Once a query is thus created, one can execute it many times by assigning new values to the variables through the hg.var method as shown above.

The Implementation
The requirement of calling HGQuery.compile right of the make method comes from the fact that the existing API constructs conditions in a static environment. The condition is fully constructed before it is passed to the compile method. So to make a variable context available during the condition construction process (the evaluation of the query condition expression), we do something relatively unorthodox here and attach that context (essentially a name/value map) as a thread local variable in the make method. The alternative would have been creating a traversal of the condition expression that collects all variables used within them. Either that traversal process would have to know about all condition types, or the HGQueryCondition would have had to be enhanced with some extra interface for "composite conditions" and "variable used within a condition". I didn't like either possibility. Having a two step process of calling hg.make(...).compile(....) seems clean and concise enough.

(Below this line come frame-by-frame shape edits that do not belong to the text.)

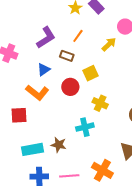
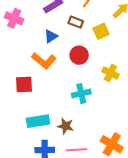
yellow square: (91, 73) -> (101, 31), moved
cyan cross: (85, 127) -> (81, 93), moved
brown star: (59, 145) -> (66, 126), moved

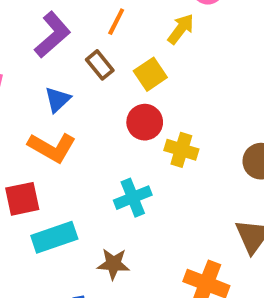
brown rectangle: (76, 22) -> (100, 65), turned 40
red circle: (79, 55) -> (145, 122), moved
cyan rectangle: (38, 121) -> (54, 237), moved

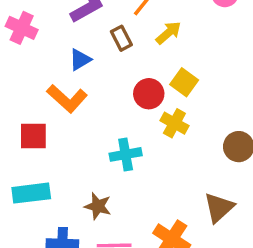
yellow arrow: (181, 29) -> (168, 33), moved
yellow square: (150, 74) -> (184, 82), moved, turned -32
cyan rectangle: (54, 237) -> (31, 193), moved

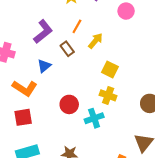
red circle: (149, 94) -> (69, 104), moved
orange L-shape: (67, 99) -> (25, 88), moved
cyan cross: (126, 154) -> (94, 118), moved

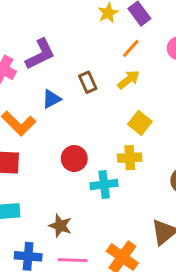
orange line: (77, 26) -> (131, 48), moved
purple L-shape: (43, 32) -> (40, 54), moved
yellow cross: (108, 95) -> (130, 158), turned -35

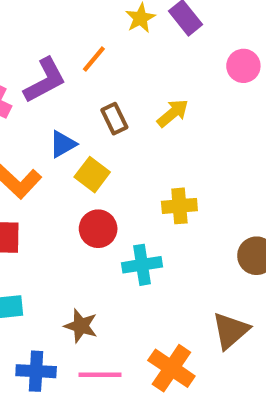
orange line: (131, 48) -> (94, 59), moved
yellow square: (140, 123) -> (92, 175), moved
yellow cross: (130, 158) -> (179, 206), moved

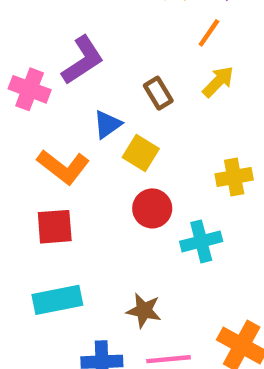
orange line: (94, 59) -> (209, 33), moved

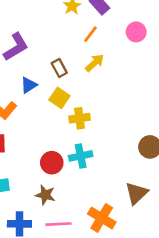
yellow square: (141, 153) -> (59, 98), moved
yellow cross: (234, 177) -> (79, 118), moved
red circle: (152, 208) -> (52, 163), moved

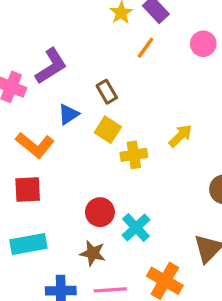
yellow arrow: (95, 63) -> (180, 136), moved
cyan cross: (81, 156) -> (136, 228), moved, turned -30

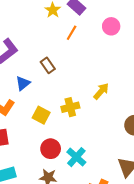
yellow square: (108, 130) -> (41, 115), moved

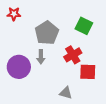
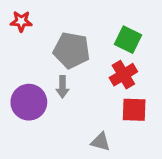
gray pentagon: (47, 33) -> (72, 50), turned -30
red cross: (73, 55) -> (123, 75), moved

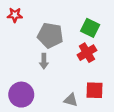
purple circle: (29, 102) -> (21, 95), moved
red square: (134, 110) -> (94, 90), moved

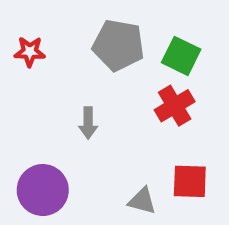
red star: (15, 15) -> (30, 52), moved
gray pentagon: (50, 35) -> (118, 45), moved

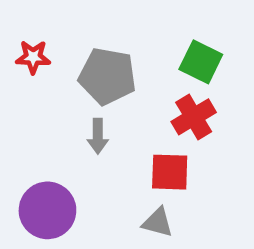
gray pentagon: (118, 45) -> (107, 76), moved
red square: (190, 181) -> (170, 172), moved

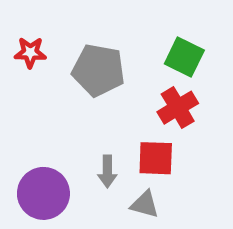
gray arrow: (98, 136) -> (107, 171), moved

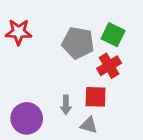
red star: (30, 53) -> (19, 32), size x1.4
gray pentagon: (98, 70) -> (78, 43), moved

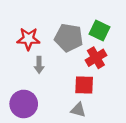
red star: (19, 32) -> (28, 39), moved
gray arrow: (66, 105) -> (39, 65), moved

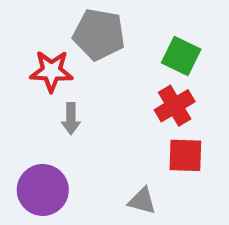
gray pentagon: (69, 38) -> (99, 34), moved
red square: (84, 85) -> (185, 155), moved

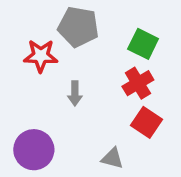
gray arrow: (71, 119) -> (75, 93), moved
red square: (185, 155) -> (146, 122), turned 32

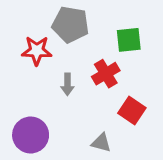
green square: (143, 44) -> (129, 40), turned -32
red cross: (138, 83) -> (106, 74), moved

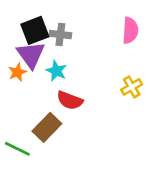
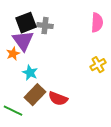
cyan star: (56, 71) -> (30, 73), moved
red semicircle: (70, 100) -> (58, 99), moved

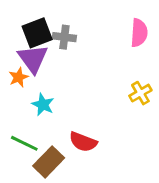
brown rectangle: (35, 95) -> (49, 162), moved
green line: (13, 111) -> (24, 143), moved

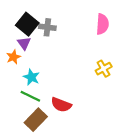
black square: (37, 33) -> (27, 24), turned -30
purple triangle: (33, 59) -> (24, 43), size x0.6
green line: (24, 143) -> (30, 96), moved

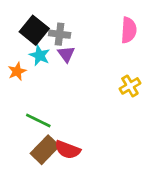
purple triangle: (24, 43) -> (66, 54), moved
cyan star: (31, 77) -> (40, 55), moved
red semicircle: (61, 105) -> (68, 150), moved

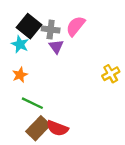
pink semicircle: (129, 30) -> (76, 26), moved, turned -145
cyan star: (40, 55) -> (20, 44), moved
orange star: (17, 71) -> (20, 75), moved

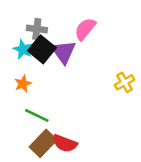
black square: (29, 26) -> (42, 49), moved
gray cross: (51, 29) -> (37, 29), moved
purple triangle: (56, 47) -> (64, 52), size x1.5

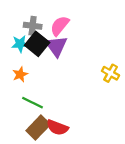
pink semicircle: (85, 29) -> (60, 26), moved
cyan star: (23, 49) -> (20, 44), turned -30
yellow cross: (125, 82) -> (111, 73), turned -30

Variables are implemented through a couple of new interfaces: org.hypergraphdb.util.Ref, org.hypergraphdb.util.Var. When a condition is created with a constant value (instead of a variable), the org.hypergraphdb.util.Constant implementation of the Ref interface is used. All conditions now contain Ref<T> private member variable where before they contained a member variable of type T.  I won't say more about those reference abstractions, except one should avoid using them, unless one is implementing a custom condition...they are considered internal.

On a side note, this idea of creating a reference abstraction essentially implements the age-old strategy of introducing another level of indirection in order to solve a design problem. I've used this concept in many places now, including for things like caching and dealing with complex scopes in bean containers (Spring), so I spend some time trying to create a more general library around this. Originally I intended to create this library as a separate project and make use of it in HyperGraphDB. But I didn't come up with something satisfactory enough, so instead I created the couple of interfaces mentioned above. However, eventually those interfaces and classes may be replaced by a separate library and ultimately removed from the HyperGraphDB codebase.